**Work request:**
Below is a listing; write it out exactly and drop any images from it.

Given entries START

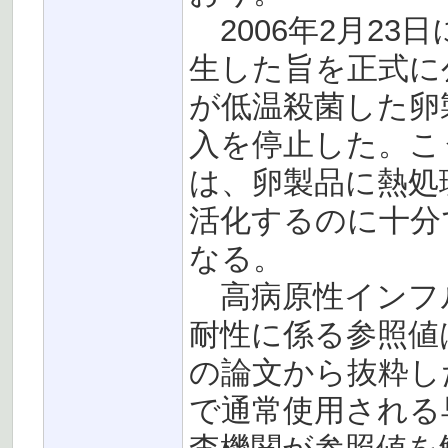
2006年2月2
生した旨を正式に
が低温殺菌した卵
入を停止した。こ
は、卵製品に熱処
活化するのに十分
なる。
高病原性インフルエ
耐性に係る参照値
の論文から抜粋し
で通常使用される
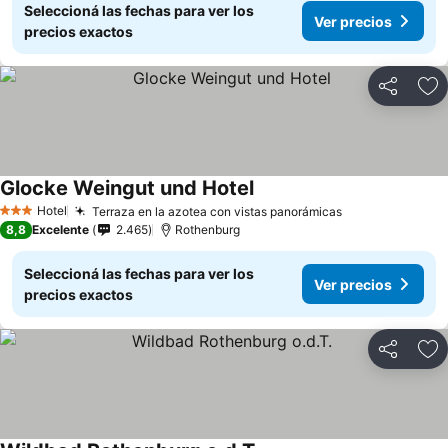
Seleccioná las fechas para ver los
Ver precios
precios exactos
Compartir
Añ
Glocke Weingut und Hotel
Hotel
Terraza en la azotea con vistas panorámicas
3 Estrellas
8,8
Excelente
2.465
Rothenburg
Seleccioná las fechas para ver los
Ver precios
precios exactos
Compartir
Añ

Given entries END

**Solution:**
2006年2月2
生した旨を正式に
が低温殺菌した卵
入を停止した。こ
は、卵製品に熱処
活化するのに十分
なる。
高病原性インフルエ
耐性に係る参照値
の論文から抜粋し
で通常使用される
Seleccioná las fechas para ver los
Ver precios
precios exactos
Compartir
Añ
Glocke Weingut und Hotel
Hotel
Terraza en la azotea con vistas panorámicas
3 Estrellas
8,8
Excelente
2.465
Rothenburg
Seleccioná las fechas para ver los
Ver precios
precios exactos
Compartir
Añ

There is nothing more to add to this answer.